Ведьма знала, что дальше будет сложнее, с каждым часом нечисть вступает в силу, и больше всего мощи она наберёт в предрассветные минуты, и тогда важно не сплоховать. Как же сложно. Натиск всё сильнее.
Сильно за полночь нечисть вошла в силу настолько, что смогла материализоваться в мире.
В дверь забарабанили.
– Впусти! Прошу! – раздался истеричный женский голос. – Пожалуйста! У меня на руках маленький ребёнок! Он умирает! Агне!
Ведьма знала, что никого живого нет на пороге, и всё же потянулась туда своим сознанием проверить. Так и есть. Только тьма.
Секунды потери контроля за дальним углом хватило для того, чтобы одна из тварей выдавила слюду из рамы и просочилась внутрь. Но так и не смогла зайти за белую завесу простыни – отпрянула, словно обжёгшись.
Агне, мысленно дав себе пинка, снова вернула контроль за всем периметром.
– Впусти нас… – наконец раздался шёпот. – Мы всё равно без неё не уйдём.
– Обещаем, мы не тронем тебя…
– Сестра, помоги…
– Мы подожжём дом…
Ведьма даже бровью не повела, когда кто-то начал словно тараном выбивать тяжёлую дверь. Нельзя. Им не пробить защиту.
Предрассветный час. Самый тяжёлый. Агне чувствовала, что её силы на исходе, скорее бы солнце встало. Если она сейчас потеряет сознание – это будет конец всему. Нельзя!
Она до боли ущипнула себя за руку.
Когда, наконец, забрезжили первые, холодные лучи солнца, ведьма увидела их силуэты, беснующиеся на белых простынях. Они толкались и шипели, и им, казалось, не было счёта. Пора.

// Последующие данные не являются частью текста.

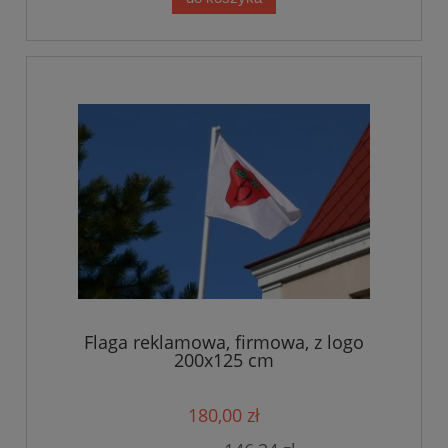
Flaga reklamowa, firmowa, z logo
200x125 cm
180,00 zł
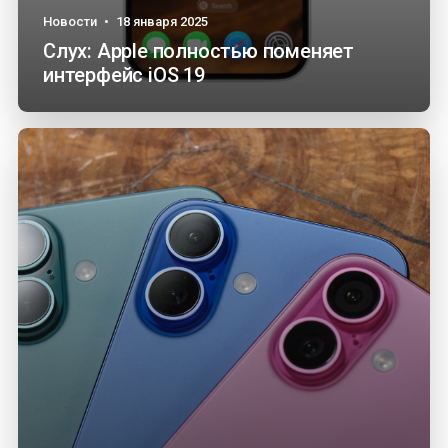
Новости
•
18 января 2025
Слух: Apple полностью поменяет
интерфейс iOS 19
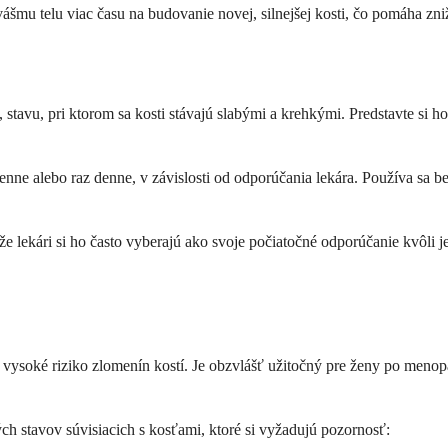
ášmu telu viac času na budovanie novej, silnejšej kosti, čo pomáha zni
 stavu, pri ktorom sa kosti stávajú slabými a krehkými. Predstavte si h
denne alebo raz denne, v závislosti od odporúčania lekára. Používa sa 
 že lekári si ho často vyberajú ako svoje počiatočné odporúčanie kvôl
ajú vysoké riziko zlomenín kostí. Je obzvlášť užitočný pre ženy po m
ch stavov súvisiacich s kosťami, ktoré si vyžadujú pozornosť:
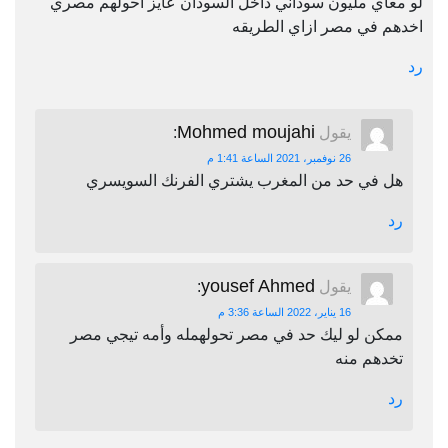
لو معاي مليون سوداني داخل السودان عايز احولهم مصري
اخدهم في مصر ازاي الطريقه
رد
Mohmed moujahi
يقول
:
26 نوفمبر، 2021 الساعة 1:41 م
هل في حد من المغرب يشتري الفرنك السويسري
رد
yousef Ahmed
يقول
:
16 يناير، 2022 الساعة 3:36 م
ممكن لو ليك حد في مصر تحولهمله وأمه تيجي مصر
تخدهم منه
رد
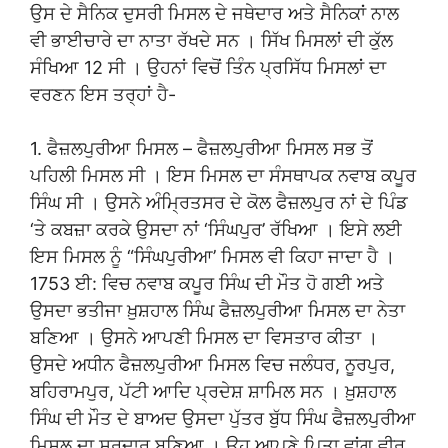
ਉਸ ਦੇ ਸੈਨਿਕ ਦੁਸਰੀ ਮਿਸਲ ਦੇ ਜਥੇਦਾਰ ਅਤੇ ਸੈਨਿਕਾਂ ਨਾਲ
ਵੀ ਭਾਈਚਾਰੇ ਦਾ ਨਾਤਾ ਰੱਖਦੇ ਸਨ । ਸਿੱਖ ਮਿਸਲਾਂ ਦੀ ਕੁੱਲ
ਸੰਖਿਆ 12 ਸੀ । ਉਹਨਾਂ ਵਿਚੋਂ ਤਿੰਨ ਪ੍ਰਸਿੱਧ ਮਿਸਲਾਂ ਦਾ
ਵਰਣਨ ਇਸ ਤਰ੍ਹਾਂ ਹੈ-
1. ਫੈਜ਼ਲਪੁਰੀਆ ਮਿਸਲ – ਫੈਜ਼ਲਪੁਰੀਆ ਮਿਸਲ ਸਭ ਤੋਂ
ਪਹਿਲੀ ਮਿਸਲ ਸੀ । ਇਸ ਮਿਸਲ ਦਾ ਸੰਸਥਾਪਕ ਨਵਾਬ ਕਪੂਰ
ਸਿੰਘ ਸੀ । ਉਸਨੇ ਅੰਮ੍ਰਿਤਸਰ ਦੇ ਕੋਲ ਫੈਜ਼ਲਪੁਰ ਨਾਂ ਦੇ ਪਿੰਡ
‘ਤੇ ਕਬਜ਼ਾ ਕਰਕੇ ਉਸਦਾ ਨਾਂ ‘ਸਿੰਘਪੁਰ’ ਰੱਖਿਆ । ਇਸੇ ਲਈ
ਇਸ ਮਿਸਲ ਨੂੰ “ਸਿੰਘਪੁਰੀਆ’ ਮਿਸਲ ਵੀ ਕਿਹਾ ਜਾਦਾ ਹੈ ।
1753 ਈ: ਵਿਚ ਨਵਾਬ ਕਪੂਰ ਸਿੰਘ ਦੀ ਮੌਤ ਹੋ ਗਈ ਅਤੇ
ਉਸਦਾ ਭਤੀਜਾ ਖ਼ੁਸ਼ਹਾਲ ਸਿੰਘ ਫੈਜ਼ਲਪੁਰੀਆ ਮਿਸਲ ਦਾ ਨੇਤਾ
ਬਣਿਆ । ਉਸਨੇ ਆਪਣੀ ਮਿਸਲ ਦਾ ਵਿਸਤਾਰ ਕੀਤਾ ।
ਉਸਦੇ ਅਧੀਨ ਫੈਜ਼ਲਪੁਰੀਆ ਮਿਸਲ ਵਿਚ ਜਲੰਧਰ, ਨੂਰਪੁਰ,
ਬਹਿਰਾਮਪੁਰ, ਪੱਟੀ ਆਦਿ ਪ੍ਰਦੇਸ਼ ਸ਼ਾਮਿਲ ਸਨ । ਖ਼ੁਸ਼ਹਾਲ
ਸਿੰਘ ਦੀ ਮੌਤ ਦੇ ਬਾਅਦ ਉਸਦਾ ਪੁੱਤਰ ਬੁੱਧ ਸਿੰਘ ਫੈਜ਼ਲਪੁਰੀਆ
ਮਿਸਲ ਦਾ ਸਰਦਾਰ ਬਣਿਆ । ਉਹ ਆਪਣੇ ਪਿਤਾ ਵਾਂਗ ਵੀਰ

Она резко подорвалась с места, не обращая внимания на острую боль, пронзающую затёкшее тело, и сорвала первую простыню, встряхнув её словно после стирки, силуэты забились в конвульсиях и растворились в солнечных лучах.
Затем со второго окна, с третьего.
Всё, последний рывок, осталось одно, дальнее окно.
Уже подойдя к нему и взявшись за простыню, Агне почувствовала, что её сознание уплывает, словно её зовет кто-то, и она не может противостоять этому зову.
– Впусти нас! – повелевающее гремел в её голове чей-то голос. – Ты станешь самой могущественной ведьмой из ныне живущих…
Мгновения промедления хватило, чтобы нечисть прорвалась из-под полога и быстрым потоком хлынула из выдавленного окна.
Агне захрипела, схваченная за горло кем-то очень сильным, понимая, что дверь в комнату Стины – последний рубеж. Если она откроется – это конец. И для неё, и для девчонки.
Она отчаянно закричала, высвобождая в заклинании последние остатки силы, понимая, что этого не хватит даже чтобы на миг притормозить нечисть и дать девчонке выбежать на улицу, где уже безопасно.
Орда мелких бесов носилась по комнате, снося всё на своем пути и слепо ища дверь, за которой спряталась их желанная добыча.
В следующий момент Агне с ужасом заметила, что дверь в маленькую комнату отворилась и оттуда вышла Стина. Заспанная и растрёпанная.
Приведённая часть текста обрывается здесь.